Le similitudini tra gli Anni venti (anni di crisi ai quali si fece fronte con il New Deal) e oggi sono lampanti in termini di ripartizione del reddito. Il cosiddetto “allargamento della forbice” tra ricchi e poveri è assolutamente simile (riporto da pag.15):

Media Anni ‘20 10% della popol. a più alto reddito 43,6%
Media Anni ‘20 1% della popol. a più alto reddito 17,3%
2005 10% della popl. a più alto reddito 44,3%
2005 1% della popol. a più alto reddito 17,4%

Oggi, come sostanzialmente allora, l’1% della popolazione possiede il 17,3% della ricchezza nazionale. La vera differenza per i ceti più deboli, tra gli anni ’20 e oggi, sono l’esistenza di programmi di previdenza sociale e pensionistici e (almeno in Europa) un sistema sanitario e scolastico garantiti.
Questi naturalmente sono dati americani e non italiani, ma la realtà è comunque la medesima: basti pensare come larghi strati delle famiglie italiane negli anni ’60 e ’70 erano monoreddito e di ceto operaio, ciononostante erano la maggioranza quelle che si concedevano periodi ragionevolmente lunghi di vacanze estive (e a Rimini lo si sa bene…). Cosa che oggi è davvero lontana dalla possibilità di molti.

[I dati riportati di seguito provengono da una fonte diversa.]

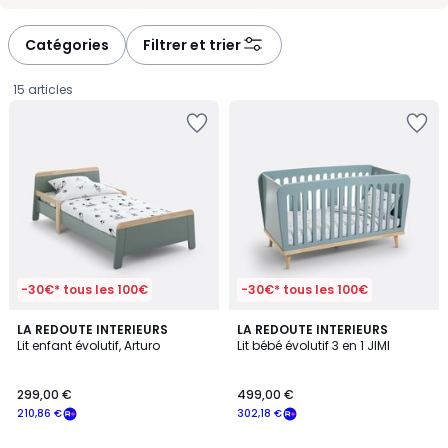
-
-
défiler
défiler
à
à
Catégories
Filtrer et trier
gauche
droite
15 articles
-30€* tous les 100€
-30€* tous les 100€
4,5
4,2
2
LA REDOUTE INTERIEURS
2
LA REDOUTE INTERIEURS
/ 5
/ 5
Lit enfant évolutif, Arturo
Lit bébé évolutif 3 en 1 JIMI
Couleurs
Couleurs
299,00
299,00 €
499,00 €
€
210,86 €
302,18 €
souscrivez
à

(Riporto da pag 135): “Negli anni ’30 e ’40 (negli Stati uniti, in Europa nel dopo guerra) furono create istituzioni e stabilite norme che limitavano la disuguaglianza: a partire dagli ‘70 tali istituzioni e norme sono state smantellate, determinando l’aumento della disuguaglianza.”
Queste poche parole, tanto lapidarie da un lato quanto scontate dall’altro, segnano la via dei partiti che vogliano dirsi progressisti oggi. E la segnano soprattutto oggi che l’assenza di regole ha prestato il fianco alle derive di speculazione che hanno prodotto il crack finanziario ed economico attuale, la segnano oggi che l’evasione fiscale e il lavoro nero sono state elevate a vere proprie forme di assistenzialismo de-facto, la segnano oggi che il mercato del lavoro è precarizzato come mai. Ad esempio, c’è qualcuno in grado di dire quanti siano, se ce sono, quei posti di lavoro con contratti “atipici” che, regolarizzati, sparirebbero? In altre parole, quanta speculazione c’è sui contratti atipici e quanta effettiva necessità c’è di flessibilità, per così dire, estrema?Concludo notando come effettivamente lo scarto più grosso che i partiti progressisti devono fare oggi (in Italia come in tutta Europa) sia di carattere culturale. Ripensare il rapporto con l’economia dopo la sbornia neo-liberista non è tema da addetti ai lavori. Che sia finalmente un economista americano, come Krugman, a mettere in discussione un modello di governo economicista a favore della politica, la dice davvero lunga su quanto sia cambiato il clima culturale dall’elezione di Obama. Il libro si conclude con un quadro su quello che dovrà essere il punto cardine dell’amministrazione Obama, cioè l’istituzione dell’assistenza sanitaria garantita per tutti: ovvero proprio durante la peggiore crisi del dopo guerra, il governo democratico americano sta tentando una vera e propria rivoluzione in termini di intervento statale a scapito di quello privato, quando, qui da noi, i provvedimenti presi dal governo sono di segno diametralmente opposto (e anche nell’opposizione c’è un certo appiattimento su tali posizioni). E’vero che tra noi e gli Stati Uniti sono più le differenze che le similitudini, ma la via è senz’altro la stessa.